→ **TASK STATEMENT**
Below are some records; find each line that carries the word "categories" and copy it.
*** Opening of TASK DATA ***
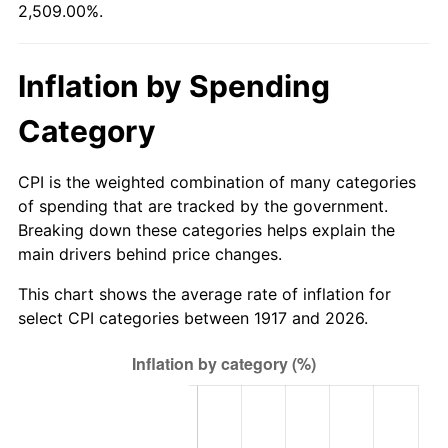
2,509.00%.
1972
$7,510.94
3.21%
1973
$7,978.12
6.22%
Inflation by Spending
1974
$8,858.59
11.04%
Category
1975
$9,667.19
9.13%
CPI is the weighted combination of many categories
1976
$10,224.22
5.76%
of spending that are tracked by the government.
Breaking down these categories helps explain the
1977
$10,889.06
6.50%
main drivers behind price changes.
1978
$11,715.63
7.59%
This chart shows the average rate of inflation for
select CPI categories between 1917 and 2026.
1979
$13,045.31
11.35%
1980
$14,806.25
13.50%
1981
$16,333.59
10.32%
*** Close of TASK DATA ***
*** Opening of TASK DATA ***
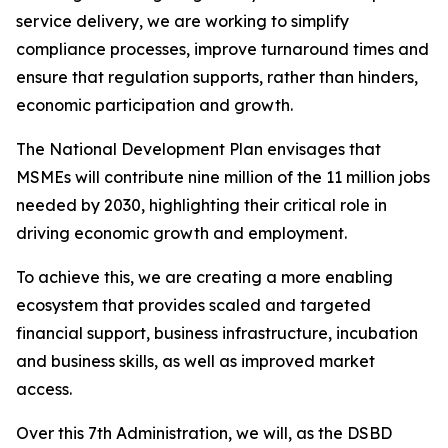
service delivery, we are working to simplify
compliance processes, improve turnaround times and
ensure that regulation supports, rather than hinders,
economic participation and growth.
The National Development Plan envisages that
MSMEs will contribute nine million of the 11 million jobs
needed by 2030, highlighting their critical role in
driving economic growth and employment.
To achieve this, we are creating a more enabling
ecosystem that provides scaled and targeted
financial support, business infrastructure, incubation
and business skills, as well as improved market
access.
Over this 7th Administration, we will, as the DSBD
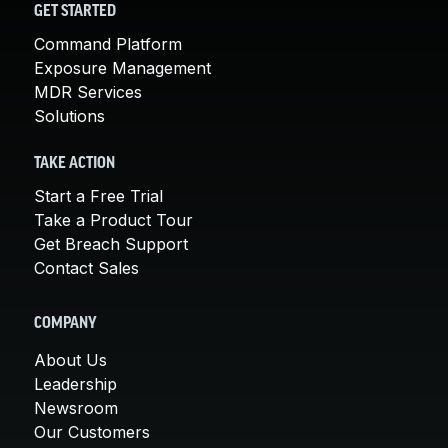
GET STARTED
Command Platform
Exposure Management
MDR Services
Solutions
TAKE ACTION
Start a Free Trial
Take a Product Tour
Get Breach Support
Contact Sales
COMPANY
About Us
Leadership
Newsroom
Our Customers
*** Close of TASK DATA ***
*** Opening of TASK DATA ***
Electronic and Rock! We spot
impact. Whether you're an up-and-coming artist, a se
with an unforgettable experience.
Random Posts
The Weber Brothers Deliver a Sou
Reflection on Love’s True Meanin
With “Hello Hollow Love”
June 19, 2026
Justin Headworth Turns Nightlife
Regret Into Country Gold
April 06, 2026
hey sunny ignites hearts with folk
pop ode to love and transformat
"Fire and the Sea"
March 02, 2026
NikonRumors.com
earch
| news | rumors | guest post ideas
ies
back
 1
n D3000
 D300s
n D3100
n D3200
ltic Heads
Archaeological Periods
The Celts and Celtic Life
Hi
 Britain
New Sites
*** Close of TASK DATA ***
→ **REPLY**
CPI is the weighted combination of many categories
Breaking down these categories helps explain the
select CPI categories between 1917 and 2026.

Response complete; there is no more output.